Work to be completed: Starting at the line that contains "PROČITAJ VIŠE" and stopping at the line that contains "chave na busca", transcribe every line of the material below exactly; pictures stay out.

--- --- ---

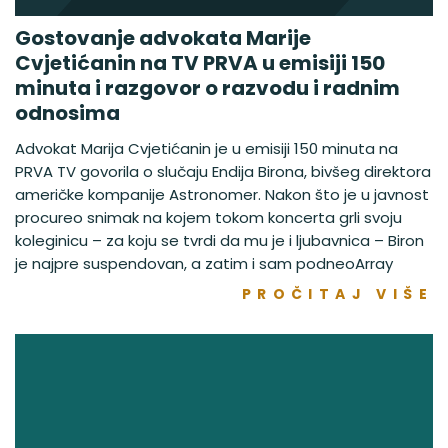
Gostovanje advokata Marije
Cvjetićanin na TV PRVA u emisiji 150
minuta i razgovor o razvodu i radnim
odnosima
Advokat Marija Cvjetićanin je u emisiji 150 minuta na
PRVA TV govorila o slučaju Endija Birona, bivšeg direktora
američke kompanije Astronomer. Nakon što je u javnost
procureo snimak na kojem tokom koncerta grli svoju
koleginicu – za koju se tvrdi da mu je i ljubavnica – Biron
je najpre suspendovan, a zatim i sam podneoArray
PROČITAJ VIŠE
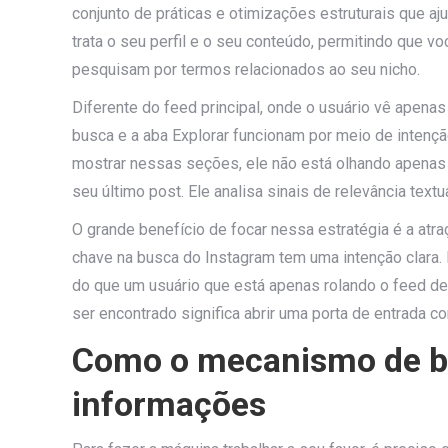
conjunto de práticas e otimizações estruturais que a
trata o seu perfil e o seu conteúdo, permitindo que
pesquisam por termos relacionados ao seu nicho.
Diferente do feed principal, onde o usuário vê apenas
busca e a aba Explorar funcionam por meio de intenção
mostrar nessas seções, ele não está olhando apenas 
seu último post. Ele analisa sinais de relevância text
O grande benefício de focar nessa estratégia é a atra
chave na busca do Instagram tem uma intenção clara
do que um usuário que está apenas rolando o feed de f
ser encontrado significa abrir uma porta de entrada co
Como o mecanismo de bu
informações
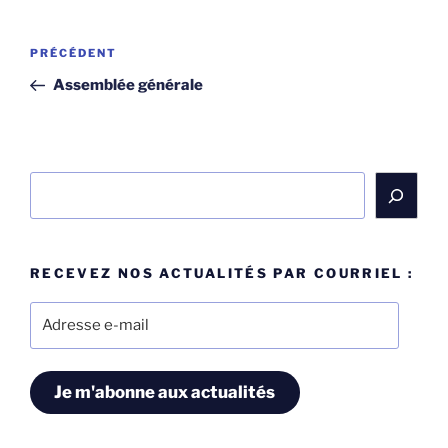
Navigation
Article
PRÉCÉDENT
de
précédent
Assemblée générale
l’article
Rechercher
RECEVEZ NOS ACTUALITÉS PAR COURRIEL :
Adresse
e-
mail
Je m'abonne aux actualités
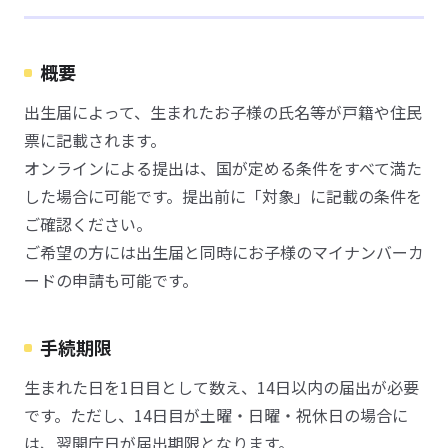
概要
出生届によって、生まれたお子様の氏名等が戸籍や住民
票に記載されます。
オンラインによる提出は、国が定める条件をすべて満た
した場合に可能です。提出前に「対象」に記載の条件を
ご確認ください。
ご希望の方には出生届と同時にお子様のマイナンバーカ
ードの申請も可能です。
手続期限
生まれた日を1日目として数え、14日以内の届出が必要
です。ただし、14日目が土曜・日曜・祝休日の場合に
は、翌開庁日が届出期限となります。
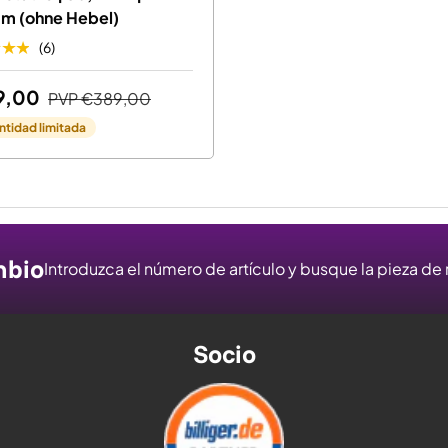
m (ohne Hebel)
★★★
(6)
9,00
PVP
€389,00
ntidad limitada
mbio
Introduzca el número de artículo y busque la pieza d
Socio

--- --- ---

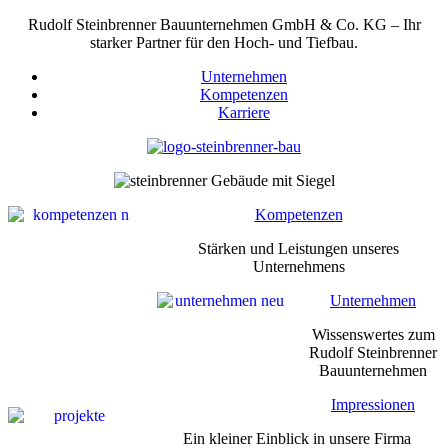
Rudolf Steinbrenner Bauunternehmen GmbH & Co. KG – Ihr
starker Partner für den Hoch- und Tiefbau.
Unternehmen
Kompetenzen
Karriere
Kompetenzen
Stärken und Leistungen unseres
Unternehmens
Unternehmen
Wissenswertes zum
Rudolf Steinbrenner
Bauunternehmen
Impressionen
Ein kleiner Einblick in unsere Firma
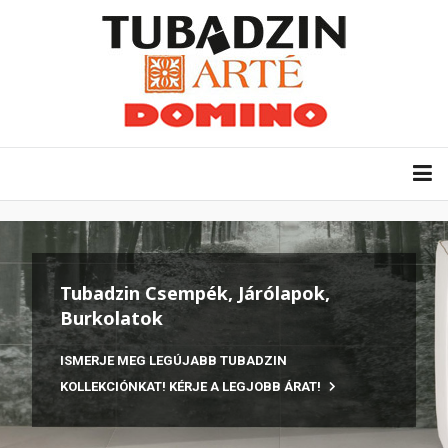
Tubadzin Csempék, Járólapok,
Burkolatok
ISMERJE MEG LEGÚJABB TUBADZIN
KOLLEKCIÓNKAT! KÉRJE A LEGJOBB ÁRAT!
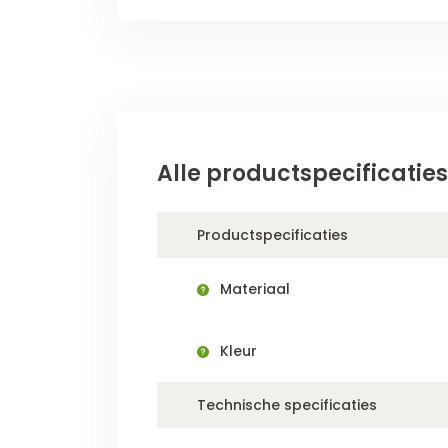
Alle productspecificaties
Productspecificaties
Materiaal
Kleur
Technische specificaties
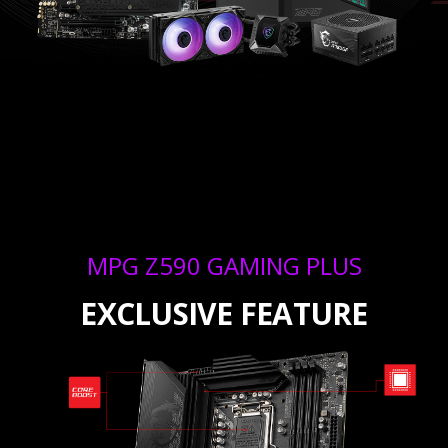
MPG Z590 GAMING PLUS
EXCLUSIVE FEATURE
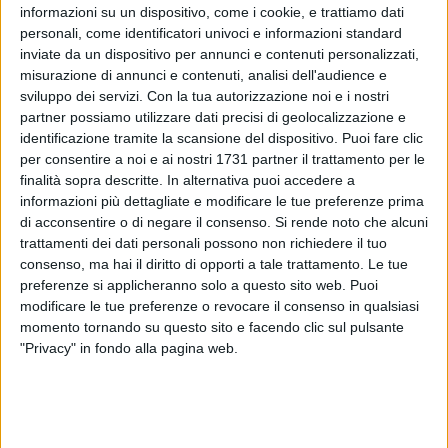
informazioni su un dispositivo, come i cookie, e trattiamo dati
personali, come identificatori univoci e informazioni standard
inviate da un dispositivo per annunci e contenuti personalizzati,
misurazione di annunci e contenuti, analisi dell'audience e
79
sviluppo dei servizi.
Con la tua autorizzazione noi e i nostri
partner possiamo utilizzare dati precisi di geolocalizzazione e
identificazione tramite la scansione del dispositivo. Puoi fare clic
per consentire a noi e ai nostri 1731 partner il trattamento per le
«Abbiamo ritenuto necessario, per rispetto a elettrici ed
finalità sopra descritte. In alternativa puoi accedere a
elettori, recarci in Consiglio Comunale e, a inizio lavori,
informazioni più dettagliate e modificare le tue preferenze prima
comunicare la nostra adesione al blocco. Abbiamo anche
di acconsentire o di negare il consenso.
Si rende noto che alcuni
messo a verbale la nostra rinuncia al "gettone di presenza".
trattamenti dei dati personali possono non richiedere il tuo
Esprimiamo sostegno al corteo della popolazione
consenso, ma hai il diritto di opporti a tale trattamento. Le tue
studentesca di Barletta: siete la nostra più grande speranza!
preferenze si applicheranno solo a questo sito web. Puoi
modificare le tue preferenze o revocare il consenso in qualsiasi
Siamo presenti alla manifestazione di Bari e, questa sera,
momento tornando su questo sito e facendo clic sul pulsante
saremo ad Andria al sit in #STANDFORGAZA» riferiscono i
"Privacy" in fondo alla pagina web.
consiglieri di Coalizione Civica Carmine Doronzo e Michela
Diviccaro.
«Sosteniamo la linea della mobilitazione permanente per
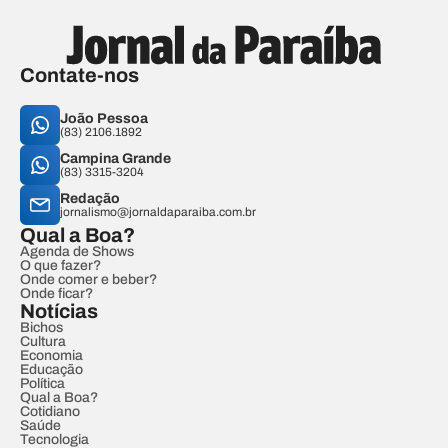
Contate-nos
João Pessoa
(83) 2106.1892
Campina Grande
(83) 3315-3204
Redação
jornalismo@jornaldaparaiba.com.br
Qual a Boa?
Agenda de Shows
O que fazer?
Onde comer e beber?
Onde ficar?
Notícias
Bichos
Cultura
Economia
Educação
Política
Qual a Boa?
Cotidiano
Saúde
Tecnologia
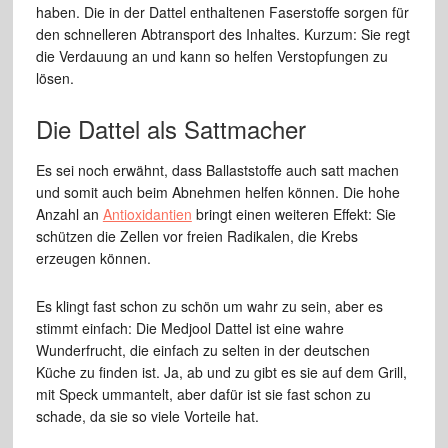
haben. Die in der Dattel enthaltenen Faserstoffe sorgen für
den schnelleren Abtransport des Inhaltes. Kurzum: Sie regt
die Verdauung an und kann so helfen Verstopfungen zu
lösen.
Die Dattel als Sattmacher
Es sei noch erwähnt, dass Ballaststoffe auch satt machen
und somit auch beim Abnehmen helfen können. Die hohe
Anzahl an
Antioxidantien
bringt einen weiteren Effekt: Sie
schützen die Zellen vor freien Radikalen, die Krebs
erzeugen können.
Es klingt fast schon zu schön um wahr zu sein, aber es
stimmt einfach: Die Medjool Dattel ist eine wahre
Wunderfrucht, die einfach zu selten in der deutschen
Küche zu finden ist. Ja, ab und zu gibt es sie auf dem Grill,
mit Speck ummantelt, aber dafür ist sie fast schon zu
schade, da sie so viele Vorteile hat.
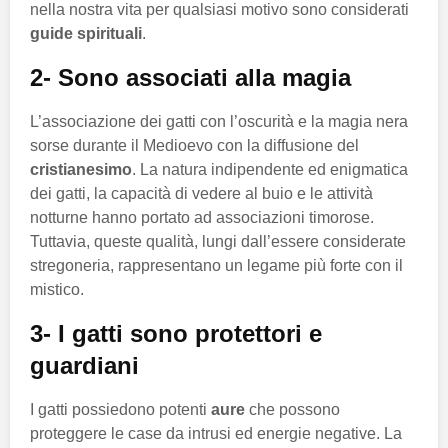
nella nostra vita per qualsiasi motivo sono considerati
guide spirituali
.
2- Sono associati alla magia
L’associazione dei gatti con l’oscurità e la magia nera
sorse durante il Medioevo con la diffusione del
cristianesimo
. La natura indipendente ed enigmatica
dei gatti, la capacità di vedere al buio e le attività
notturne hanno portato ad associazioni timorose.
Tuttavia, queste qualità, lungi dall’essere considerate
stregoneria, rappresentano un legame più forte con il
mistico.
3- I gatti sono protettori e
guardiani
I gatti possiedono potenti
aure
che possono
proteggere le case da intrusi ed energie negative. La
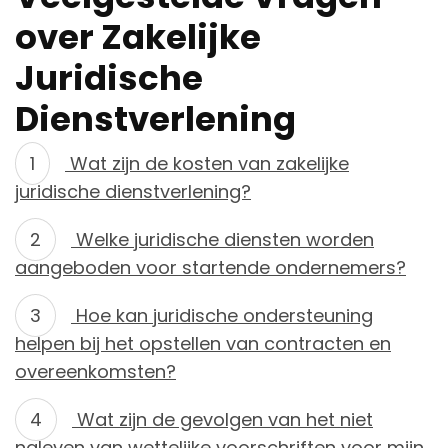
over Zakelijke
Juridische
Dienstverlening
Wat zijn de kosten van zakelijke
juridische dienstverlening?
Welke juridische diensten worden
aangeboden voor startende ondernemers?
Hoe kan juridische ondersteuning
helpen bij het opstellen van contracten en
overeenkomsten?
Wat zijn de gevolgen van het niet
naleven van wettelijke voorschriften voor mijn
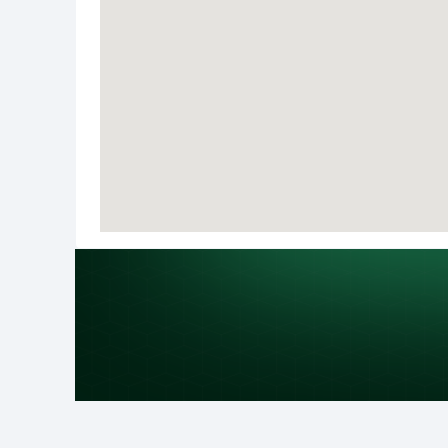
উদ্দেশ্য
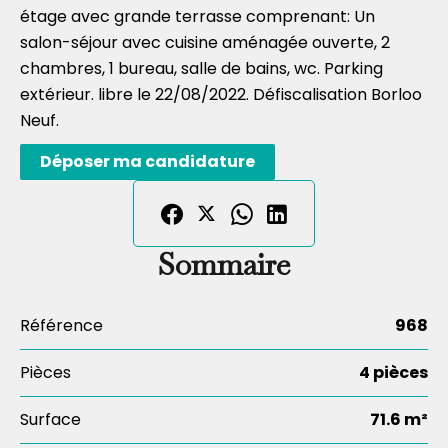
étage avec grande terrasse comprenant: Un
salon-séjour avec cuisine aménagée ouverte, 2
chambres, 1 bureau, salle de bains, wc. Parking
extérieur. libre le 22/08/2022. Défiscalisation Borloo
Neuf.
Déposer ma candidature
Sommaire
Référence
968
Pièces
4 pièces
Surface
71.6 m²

--- --- ---

Your solution:
PROČITAJ VIŠE
conjunto de práticas e otimizações estruturais que a
trata o seu perfil e o seu conteúdo, permitindo que
pesquisam por termos relacionados ao seu nicho.
Diferente do feed principal, onde o usuário vê apenas
busca e a aba Explorar funcionam por meio de intenção
mostrar nessas seções, ele não está olhando apenas 
seu último post. Ele analisa sinais de relevância text
O grande benefício de focar nessa estratégia é a atra
chave na busca do Instagram tem uma intenção clara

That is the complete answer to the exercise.